Food insecurity also exists in industrialized nations, largely among low-income communities and communities of color. Activists working to increase food security in the United States tend to define it as access to healthy, affordable, culturally appropriate food through nonemergency means. Their strategies often consist of efforts to increase access to locally grown produce through farmers markets and community gardens. Some activists have moved beyond the concept of food security to food justice, which calls for a deeper analysis of structural inequality with regard to the distribution of food.

The Modernizationist Approach in the Global South

One approach to food insecurity, embodied by USAID and others working with them, is aligned with what those studying development call modernization theory.

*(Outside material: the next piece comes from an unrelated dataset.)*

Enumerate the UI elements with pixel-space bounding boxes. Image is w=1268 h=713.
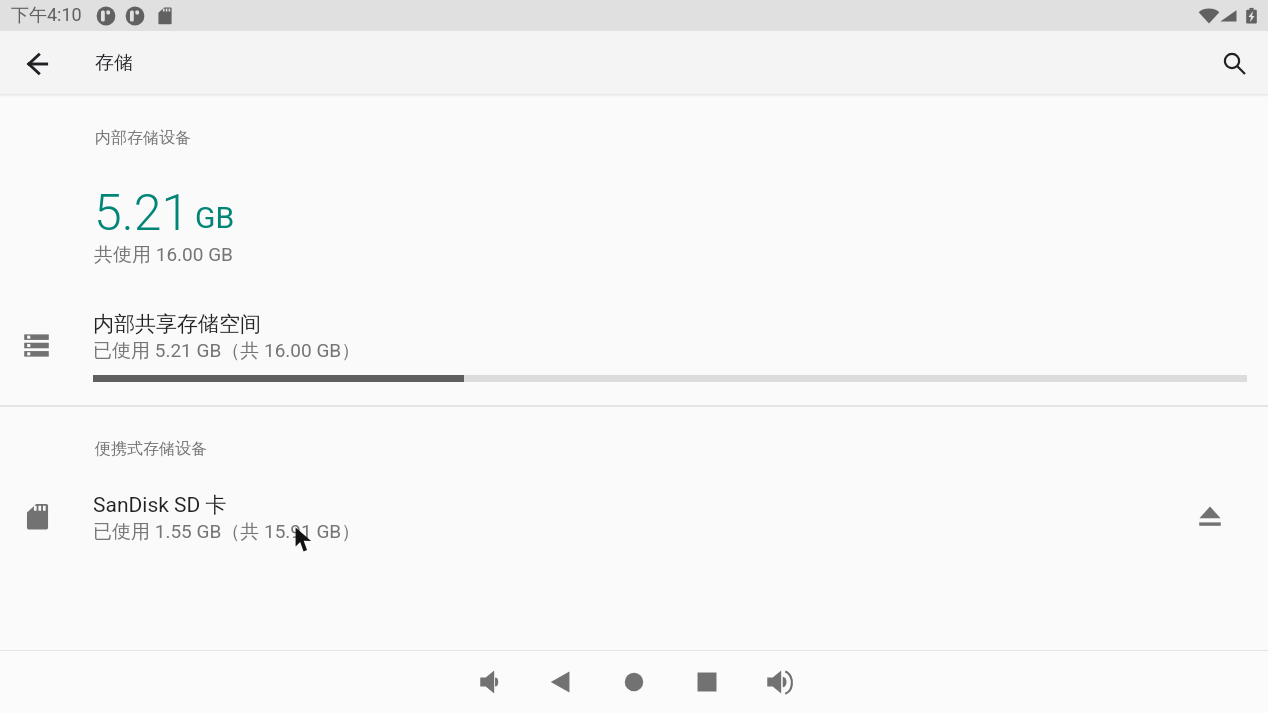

This approach argues that rural residents of underdeveloped countries need to modernize and participate more fully in the global economy to increase their ability to purchase food. USAID, for example, views the key to addressing food insecurity as increasing agricultural productivity. Their plan to increase food security contains six pints:

  • Improving policy frameworks to catalyze economic growth
  • Bolstering agricultural science and technology
  • Developing domestic market and international trade opportunities to ensure rural farmers adequate returns
  • Securing property rights and access to finance
  • Enhancing human capital through education and improved health
  • Protecting the vulnerable through conflict resolution and transparency in public institutions

Taken together, these strategies encourage nation-states to create an economic climate in which rural, food-insecure farmers can sell increased quantities of food, thus raising their incomes and achieving food security.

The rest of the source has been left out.